- _DESCRIPTION OF THE TASK_
If "jobs" shows up in a line of the material, return that line.
= Beginning of Section =
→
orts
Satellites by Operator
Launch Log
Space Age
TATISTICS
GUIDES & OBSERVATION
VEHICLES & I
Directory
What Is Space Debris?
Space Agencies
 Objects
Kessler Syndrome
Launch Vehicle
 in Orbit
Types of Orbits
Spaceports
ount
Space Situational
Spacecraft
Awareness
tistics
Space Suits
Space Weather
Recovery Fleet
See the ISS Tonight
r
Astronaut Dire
= End of Section =
= Beginning of Section =
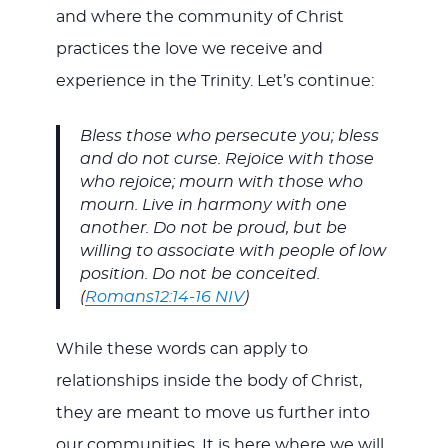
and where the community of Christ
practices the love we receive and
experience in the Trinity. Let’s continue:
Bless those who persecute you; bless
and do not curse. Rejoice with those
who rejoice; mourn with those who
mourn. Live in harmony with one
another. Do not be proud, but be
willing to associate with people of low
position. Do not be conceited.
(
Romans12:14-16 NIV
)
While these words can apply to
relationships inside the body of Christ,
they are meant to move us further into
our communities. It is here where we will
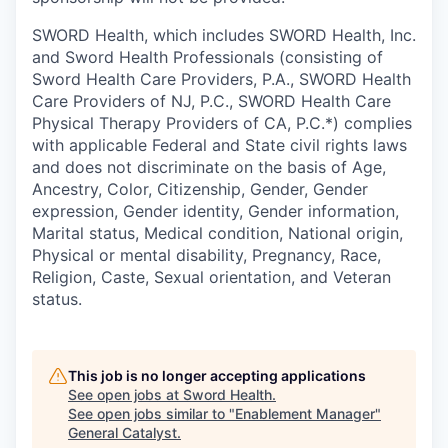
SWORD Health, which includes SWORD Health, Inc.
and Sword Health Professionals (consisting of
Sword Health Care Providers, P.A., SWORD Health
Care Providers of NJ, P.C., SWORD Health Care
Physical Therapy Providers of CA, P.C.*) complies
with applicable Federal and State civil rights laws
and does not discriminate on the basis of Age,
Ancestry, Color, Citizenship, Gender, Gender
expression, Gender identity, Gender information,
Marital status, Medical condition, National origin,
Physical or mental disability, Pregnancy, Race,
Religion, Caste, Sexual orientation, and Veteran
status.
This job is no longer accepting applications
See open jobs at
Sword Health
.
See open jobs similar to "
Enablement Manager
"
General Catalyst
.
= End of Section =
= Beginning of Section =
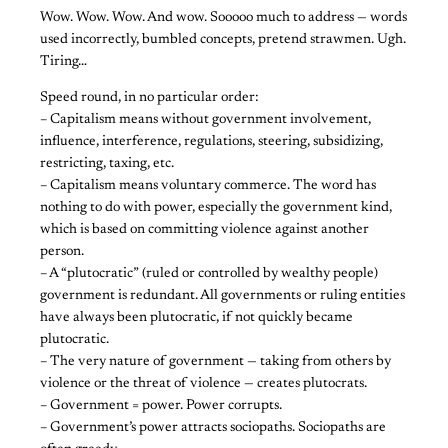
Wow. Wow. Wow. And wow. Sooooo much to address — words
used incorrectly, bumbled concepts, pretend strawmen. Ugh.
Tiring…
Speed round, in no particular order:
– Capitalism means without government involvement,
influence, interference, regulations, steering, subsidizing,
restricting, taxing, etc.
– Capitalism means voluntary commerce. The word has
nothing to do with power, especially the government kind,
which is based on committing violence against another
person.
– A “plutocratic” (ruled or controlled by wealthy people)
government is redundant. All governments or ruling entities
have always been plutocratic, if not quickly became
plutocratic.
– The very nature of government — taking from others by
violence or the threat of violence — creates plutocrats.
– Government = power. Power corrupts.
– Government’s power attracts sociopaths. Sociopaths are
= End of Section =
- _RESPONSE_
See open jobs at
See open jobs similar to "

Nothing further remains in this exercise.